_Data excerpts_.
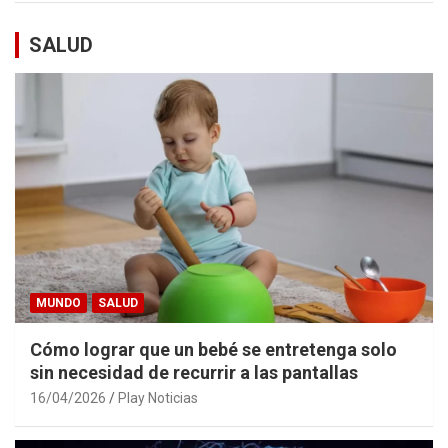
SALUD
MUNDO
SALUD
Cómo lograr que un bebé se entretenga solo
sin necesidad de recurrir a las pantallas
16/04/2026
Play Noticias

_Work task_.
All lines above are to be restated word for word, with pictures excluded.

_Result_.
SALUD
MUNDO
SALUD
Cómo lograr que un bebé se entretenga solo
sin necesidad de recurrir a las pantallas
16/04/2026
Play Noticias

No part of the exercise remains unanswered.